Central bank warned of the rise of bad loans
Given the global financial crisis affecting Cambodia’s economy such as garment industry, tourism sector, construction and real estate, but the Cambodia’s banking sector is still inevitably hit by the crisis. Therefore, it is a cause for increasing in non-performing loans because the commercial banks’ borrowers have hard time to pay back loans while their business is difficult. In addition, that’s a second-round affect that the National bank is worried about.
National Bank of Cambodia Director General Tal Nay Im gave speech at the Cambodian Club of Journalism that non-performing loans at the commercial banks reached 5.2 percent by the end of May, 2009, up 1.8 percentage points from the beginning of the year.
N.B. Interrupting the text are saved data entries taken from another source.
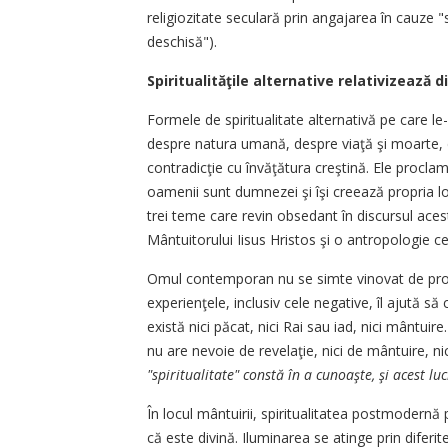
religiozitate seculară prin angajarea în cauze "
deschisă").
Spiritualităţile alternative relativizează 
Formele de spiritualitate alternativă pe care l
despre natura umană, despre viaţă şi moarte, d
contradicţie cu învăţătura creştină. Ele proclam
oamenii sunt dumnezei şi îşi creează propria lor
trei teme care revin obsedant în discursul aces
Mântuitorului Iisus Hristos şi o antropologie c
Omul contemporan nu se simte vinovat de proprii
experienţele, inclusiv cele negative, îl ajută să
există nici păcat, nici Rai sau iad, nici mântuir
nu are nevoie de revelaţie, nici de mântuire, ni
"spiritualitate" constă în a cunoaşte, şi acest l
În locul mântuirii, spiritualitatea postmodern
că este divină. Iluminarea se atinge prin diferite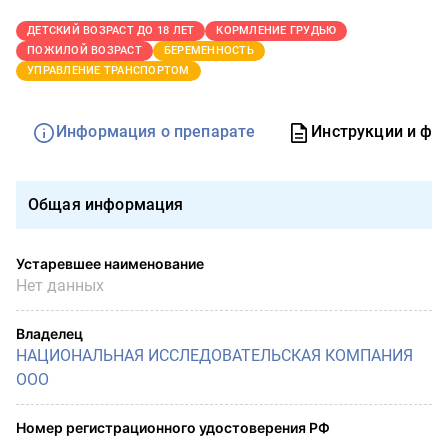
ДЕТСКИЙ ВОЗРАСТ ДО 18 ЛЕТ
КОРМЛЕНИЕ ГРУДЬЮ
ПОЖИЛОЙ ВОЗРАСТ
БЕРЕМЕННОСТЬ
УПРАВЛЕНИЕ ТРАНСПОРТОМ
Информация о препарате
Инструкции и фо
Общая информация
Устаревшее наименование
Нет данных
Владелец
НАЦИОНАЛЬНАЯ ИССЛЕДОВАТЕЛЬСКАЯ КОМПАНИЯ
ООО
Номер регистрационного удостоверения РФ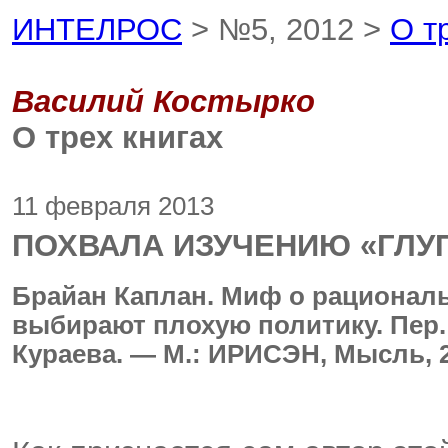
ИНТЕЛРОС
> №5, 2012 >
О т
Василий Костырко
О трех книгах
11 февраля 2013
ПОХВАЛА ИЗУЧЕНИЮ «ГЛУ
Брайан Каплан. Миф о рационал
выбирают плохую политику. Пер. с
Кураева. — М.: ИРИСЭН, Мысль, 2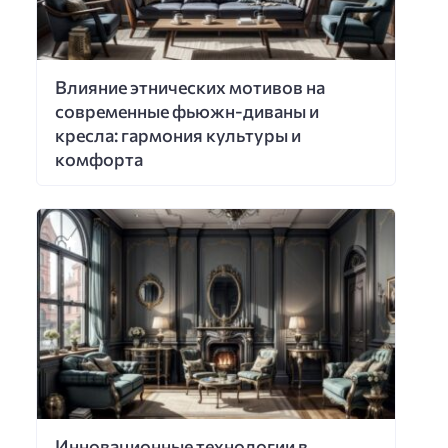
Влияние этнических мотивов на
современные фьюжн-диваны и
кресла: гармония культуры и
комфорта
Инновационные технологии в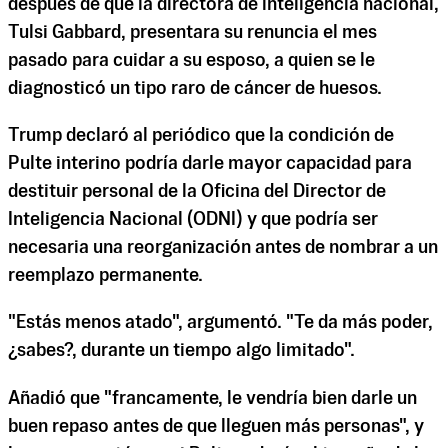
después de que la directora de inteligencia nacional,
Tulsi Gabbard, presentara su renuncia el mes
pasado para cuidar a su esposo, a quien se le
diagnosticó un tipo raro de cáncer de huesos.
Trump declaró al periódico que la condición de
Pulte interino podría darle mayor capacidad para
destituir personal de la Oficina del Director de
Inteligencia Nacional (ODNI) y que podría ser
necesaria una reorganización antes de nombrar a un
reemplazo permanente.
"Estás menos atado", argumentó. "Te da más poder,
¿sabes?, durante un tiempo algo limitado".
Añadió que "francamente, le vendría bien darle un
buen repaso antes de que lleguen más personas", y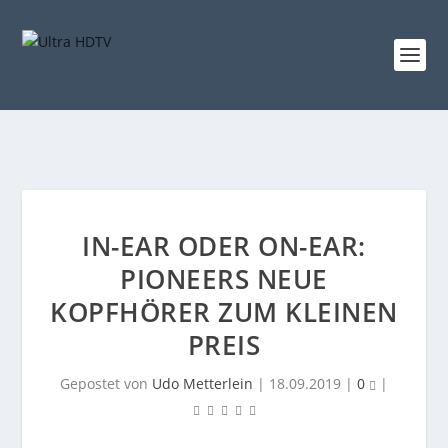
IN-EAR ODER ON-EAR:
PIONEERS NEUE
KOPFHÖRER ZUM KLEINEN
PREIS
Gepostet von
Udo Metterlein
|
18.09.2019
|
0
|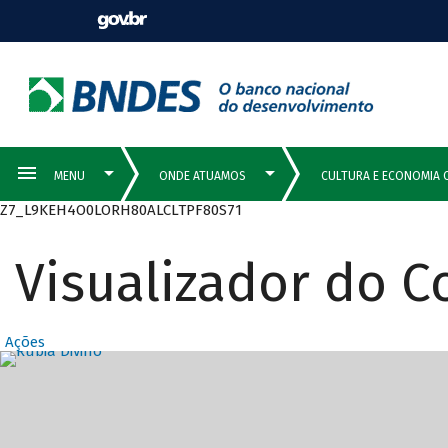
Z7_L9KEH4O0LORH80ALCLTPF80S71
Visualizador do 
Ações
Destaques Prin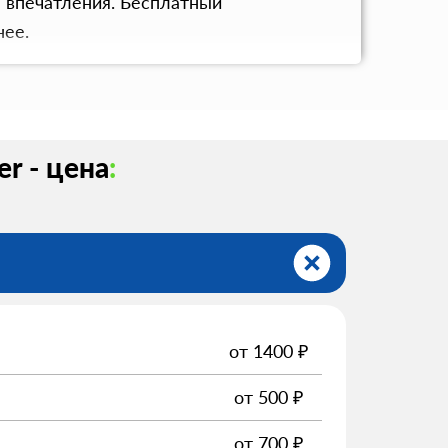
е впечатления. Бесплатный
нее.
r - цена
:
от
1400
₽
от
500
₽
от
700
₽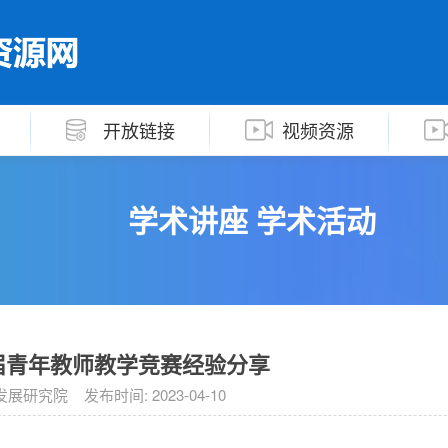
开放链接
视频资源
学术讲座 学术活动
届青年教师教学竞赛经验分享
研究院 发布时间: 2023-04-10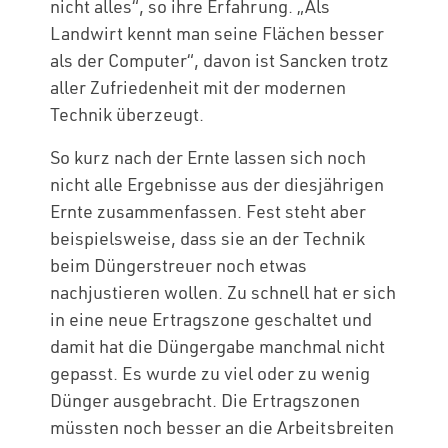
nicht alles“, so ihre Erfahrung. „Als
Landwirt kennt man seine Flächen besser
als der Computer“, davon ist Sancken trotz
aller Zufriedenheit mit der modernen
Technik überzeugt.
So kurz nach der Ernte lassen sich noch
nicht alle Ergebnisse aus der diesjährigen
Ernte zusammenfassen. Fest steht aber
beispielsweise, dass sie an der Technik
beim Düngerstreuer noch etwas
nachjustieren wollen. Zu schnell hat er sich
in eine neue Ertragszone geschaltet und
damit hat die Düngergabe manchmal nicht
gepasst. Es wurde zu viel oder zu wenig
Dünger ausgebracht. Die Ertragszonen
müssten noch besser an die Arbeitsbreiten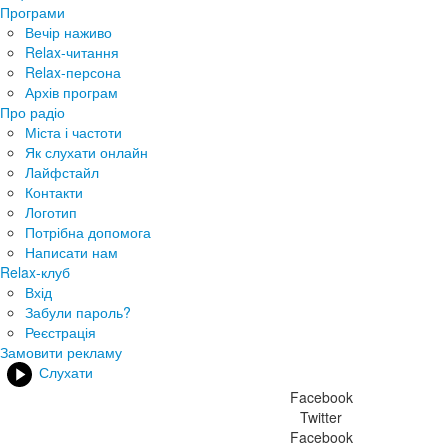
Програми
Вечір наживо
Relax-читання
Relax-персона
Архів програм
Про радіо
Міста і частоти
Як слухати онлайн
Лайфстайл
Контакти
Логотип
Потрібна допомога
Написати нам
Relax-клуб
Вхід
Забули пароль?
Реєстрація
Замовити рекламу
Слухати
Facebook
Twitter
Facebook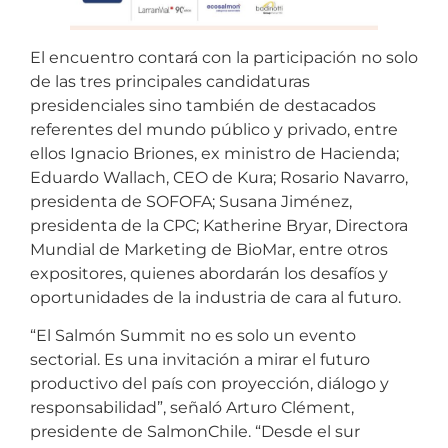
El encuentro contará con la participación no solo
de las tres principales candidaturas
presidenciales sino también de destacados
referentes del mundo público y privado, entre
ellos Ignacio Briones, ex ministro de Hacienda;
Eduardo Wallach, CEO de Kura; Rosario Navarro,
presidenta de SOFOFA; Susana Jiménez,
presidenta de la CPC; Katherine Bryar, Directora
Mundial de Marketing de BioMar, entre otros
expositores, quienes abordarán los desafíos y
oportunidades de la industria de cara al futuro.
“El Salmón Summit no es solo un evento
sectorial. Es una invitación a mirar el futuro
productivo del país con proyección, diálogo y
responsabilidad”, señaló Arturo Clément,
presidente de SalmonChile. “Desde el sur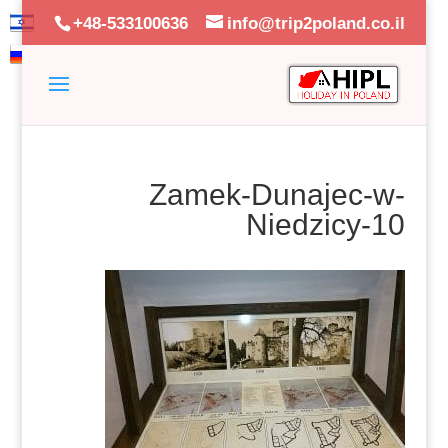
+48-533100636
info@trip2poland.co.il
Zamek-Dunajec-w-
Niedzicy-10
She warned the rate could reach as high as 10 percent by the end of the year.
Bad loan was on rise when bank’s borrowers struggled with repayments amid declining cash flow following the World economic recession.
Tal Nay Im said that the Central Bank was not overly worried by the defaults.
According to the National Bank of Cambodia’s 2008 annual banking supervision report, the bad loans in 24 commercial banks was up to 3.7 percent of total outstanding loans, about US$2.4 billion, at the end of the last year, up from 3.4 percent the year before.
15 of 24 commercial banks had no non-performing loans as of the end of 2008, a situation described by some people in the sector as unlikely. And another four had NPLs ratios under 4 percent, according to the report.
The total value of loans soared 54.7 percent from US$1.51 billion to $2.35 billion. The absolute value of NPLs decreased to US$87.44 million at the end of 2008 from $52.95 million a year earlier.
The VOA reported, the Foreign Trade Bank’s bad loan rate went from 30.7 percent to 32 percent in 2008. Canadia bank rose from 6.8 percent to 11.1 percent in that period. By the way, ANZ Royal bank saw an increase from 0.4 percent to 2.6 percent in that period.
In the mean time, the International Monetary Fund (IMF) and the World Bank also warned of rising rates of non-performing loans in the major banks in Cambodia.
“Last year, some banks had zero NPL ratios because they did not have bad loans when we audited them, but since the start of this year all the banks have NPLs,” the Phnom Penh Post quoted Tal Nay Im as saying.
Gui Anvanith, FTB’s managing director, was quoted by the VOA as saying that “Our bank works with big companies, and we have collateral, which has the highest rate of non-performing loans in the country.” He added that “We will continue to be cautions and to strengthen the banking system.”
The Phnom Penh Post quoted In Channy, ACLEDA president as saying that the bank’s NPLs were actually 0.44 percent of outstanding loans at the end of the last year and had increased to 1 percent, largely as a result of loans to large-scale business in the construction-materials sector.
According to the circular on non-performing loans, provisions and interest accounting, commercial banks must apply the following regulation for non-performing loans and interest accounting. The Central Bank issued Prakas B7.02-145 from June 7, 2002 on classification and provisioning for bad and doubtful debt specifies the minimum mandatory level of specific provisioning depending on the classification concerned.
The non-performing loans must be classified in three categories according to the late payment, including substandard (10%), doubtful (30%) and loss (100%).